Work required: Write the data out again exactly, with every picture removed.

Data for processing:

####

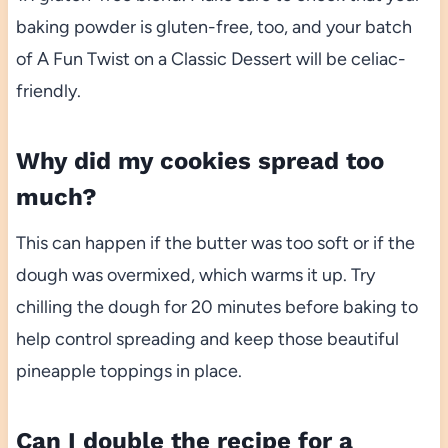
baking powder is gluten-free, too, and your batch
of A Fun Twist on a Classic Dessert will be celiac-
friendly.
Why did my cookies spread too
much?
This can happen if the butter was too soft or if the
dough was overmixed, which warms it up. Try
chilling the dough for 20 minutes before baking to
help control spreading and keep those beautiful
pineapple toppings in place.
Can I double the recipe for a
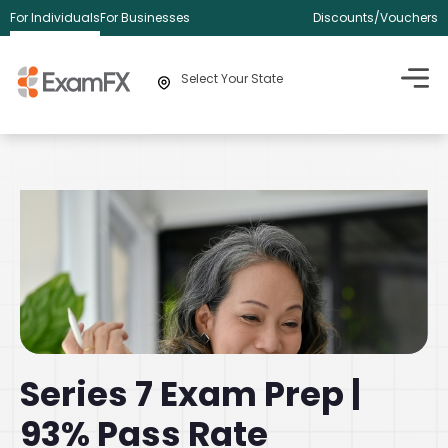
For Individuals
For Businesses
Discounts/Vouchers
Select Your State
Series 7 Exam Prep |
93% Pass Rate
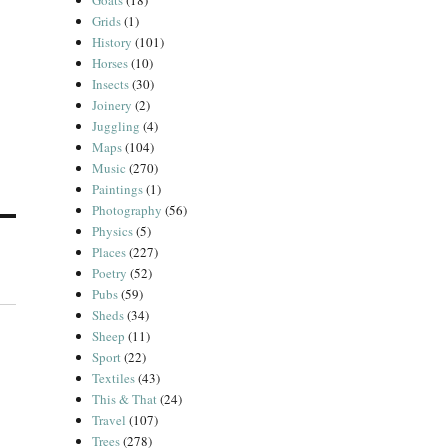
Goats
(18)
Grids
(1)
History
(101)
Horses
(10)
Insects
(30)
Joinery
(2)
Juggling
(4)
Maps
(104)
Music
(270)
Paintings
(1)
Photography
(56)
Physics
(5)
Places
(227)
Poetry
(52)
Pubs
(59)
Sheds
(34)
Sheep
(11)
Sport
(22)
Textiles
(43)
This & That
(24)
Travel
(107)
Trees
(278)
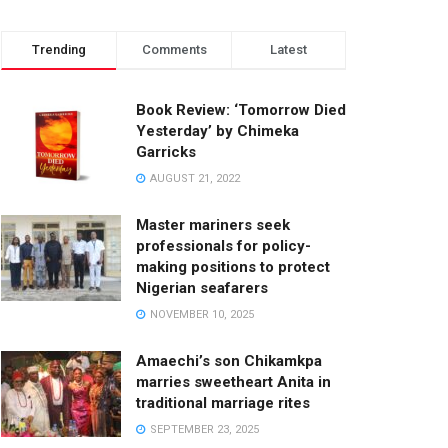
Trending
Comments
Latest
Book Review: ‘Tomorrow Died
Yesterday’ by Chimeka
Garricks
AUGUST 21, 2022
Master mariners seek
professionals for policy-
making positions to protect
Nigerian seafarers
NOVEMBER 10, 2025
Amaechi’s son Chikamkpa
marries sweetheart Anita in
traditional marriage rites
SEPTEMBER 23, 2025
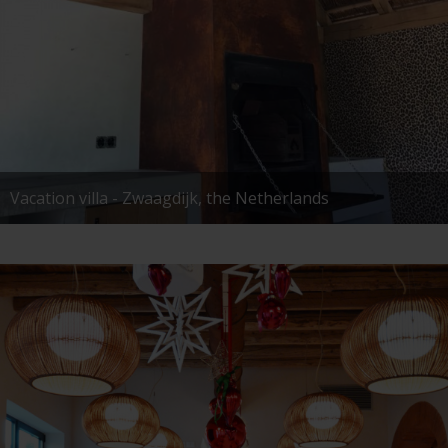
Vacation villa - Zwaagdijk, the Netherlands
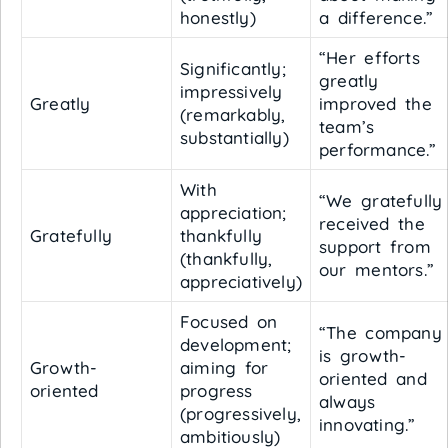
honestly)
a difference.”
“Her efforts
Significantly;
greatly
impressively
Greatly
improved the
(remarkably,
team’s
substantially)
performance.”
With
“We gratefully
appreciation;
received the
Gratefully
thankfully
support from
(thankfully,
our mentors.”
appreciatively)
Focused on
“The company
development;
is growth-
Growth-
aiming for
oriented and
oriented
progress
always
(progressively,
innovating.”
ambitiously)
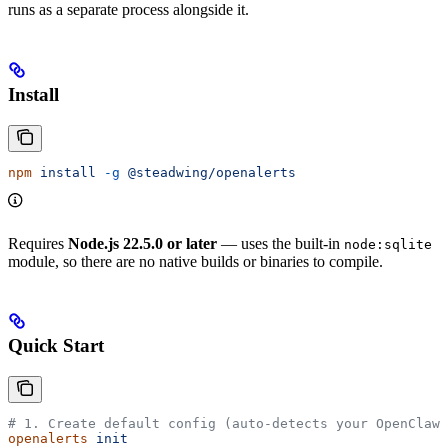
runs as a separate process alongside it.
Install
npm
 install
 -g
 @steadwing/openalerts
Requires
Node.js 22.5.0 or later
— uses the built-in
node:sqlite
module, so there are no native builds or binaries to compile.
Quick Start
# 1. Create default config (auto-detects your OpenClaw 
openalerts
 init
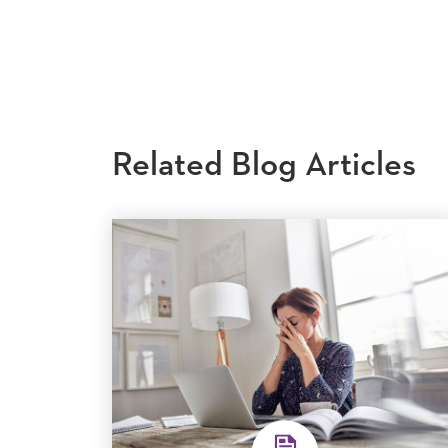
Related Blog Articles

####

Solved exercise:
baking powder is gluten-free, too, and your batch
of A Fun Twist on a Classic Dessert will be celiac-
friendly.
Why did my cookies spread too
much?
This can happen if the butter was too soft or if the
dough was overmixed, which warms it up. Try
chilling the dough for 20 minutes before baking to
help control spreading and keep those beautiful
pineapple toppings in place.
Can I double the recipe for a
For Individuals
For Businesses
Discounts/Vouchers
Select Your State
Series 7 Exam Prep |
93% Pass Rate
Goats
(18)
Grids
(1)
History
(101)
Horses
(10)
Insects
(30)
Joinery
(2)
Juggling
(4)
Maps
(104)
Music
(270)
Paintings
(1)
Photography
(56)
Physics
(5)
Places
(227)
Poetry
(52)
Pubs
(59)
Sheds
(34)
Sheep
(11)
Sport
(22)
Textiles
(43)
This & That
(24)
Travel
(107)
Trees
(278)
Trending
Comments
Latest
Book Review: ‘Tomorrow Died
Yesterday’ by Chimeka
Garricks
AUGUST 21, 2022
Master mariners seek
professionals for policy-
making positions to protect
Nigerian seafarers
NOVEMBER 10, 2025
Amaechi’s son Chikamkpa
marries sweetheart Anita in
traditional marriage rites
SEPTEMBER 23, 2025
Vacation villa - Zwaagdijk, the Netherlands
honestly)
a difference.”
“Her efforts
Significantly;
greatly
impressively
Greatly
improved the
(remarkably,
team’s
substantially)
performance.”
With
“We gratefully
appreciation;
received the
Gratefully
thankfully
support from
(thankfully,
our mentors.”
appreciatively)
Focused on
“The company
development;
is growth-
Growth-
aiming for
oriented and
oriented
progress
always
(progressively,
innovating.”
ambitiously)
runs as a separate process alongside it.
Install
npm
 install
 -g
 @steadwing/openalerts
Requires
Node.js 22.5.0 or later
— uses the built-in
node:sqlite
module, so there are no native builds or binaries to compile.
Quick Start
# 1. Create default config (auto-detects your OpenClaw 
openalerts
 init
Related Blog Articles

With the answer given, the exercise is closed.